The WTO Bali Package is a trade agreement resulting from the Ninth Ministerial Conference of the World Trade Organisation in Bali, Indonesia in December 3-7, 2013. The accord includes provisions for lowering import tariffs and agricultural subsidies, with the intention of making it easier for developing countries to trade with the developed world in global markets.
Centre for Policy Dialogue executive director Mustafizur Rahman said that LDCs needed to look for alternatives to the WTO.
‘The LDCs are not getting proper attention in the WTO. They need to focus more on multilateral trade issues,’ he said.
‘There are issues which are affecting LDCs. The duty-free access and zero-tariff issues are also not being effective,’ Mustafiz said.
‘The WTO should become a part of solutions, not part of problems,’ he added.
Bangladesh Garment Manufacturers and Exporters Association former president Anwar-ul-Alam Chowdhury said Bangladesh was not getting proper treatment by the WTO.
‘We have given access of more than 8,000 products to the US market but those are not our main exporting products. With such facilitation we can hardly go ahead,’ he said.
Chowdhury said Bangladesh garments should get duty-free access to the US market.
Fung Global Institute director Barbara Meynert said the WTO was passing through a grim situation.
‘When we headed for Bali we were all hopeful and that hope turned into joy for moments. But now the hope is gone,’ she said.
Meynert said the WTO could become irrelevant, ‘Such organisations don’t die but it can lose its relevance,’ she said.
‘There is distrust in its negotiation process. The WTO has surely played a key role in dispute resolutions, but it is not enough. It needs to be a platform where people can negotiate. If there is mistrust, then it will take long to bring people back to negotiation table.’
‘The developing or least developed countries are not willing to accept the dominance of the developed countries in the WTO,’ said Bangladesh International Arbitration Centre chief executive Toufiq Ali.
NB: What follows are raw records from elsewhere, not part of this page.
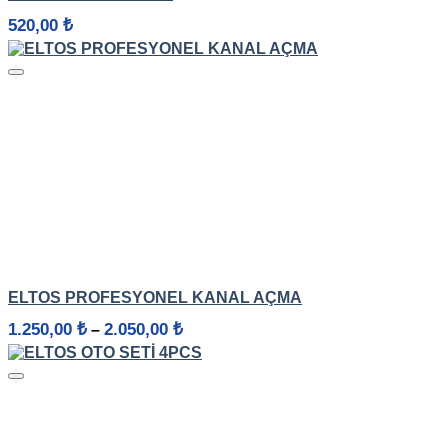
520,00
₺
HIZLI GÖRÜNÜM
ELTOS PROFESYONEL KANAL AÇMA
Fiyat
1.250,00
₺
2.050,00
₺
–
aralığı:
1.250,00 ₺
-
2.050,00 ₺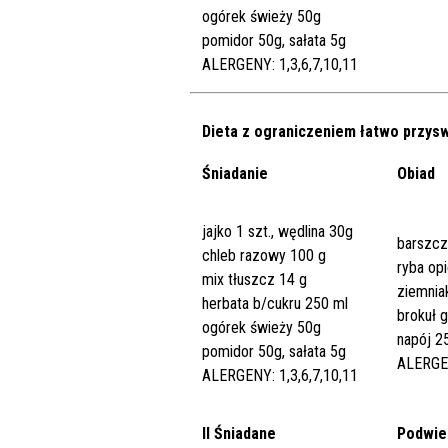
ogórek świeży 50g
pomidor 50g, sałata 5g
ALERGENY: 1,3,6,7,10,11
Dieta z ograniczeniem łatwo przy
Śniadanie
Obiad
jajko 1 szt., wędlina 30g
barszcz
chleb razowy 100 g
ryba op
mix tłuszcz 14 g
ziemnia
herbata b/cukru 250 ml
brokuł 
ogórek świeży 50g
napój 2
pomidor 50g, sałata 5g
ALERGEN
ALERGENY: 1,3,6,7,10,11
II Śniadane
Podwie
He said that in the Bali round the WTO shifted from its principle of agreement by all.
‘The WTO used to came up with something which is agreed by all the members. But in the Bali round it deviated from this principle in the trade facilitation issues,’ Toufiq said.
The multilateral trade rules are designed only for the developed countries; so in trade negotiations, the interests of developed countries are taken care of, he said.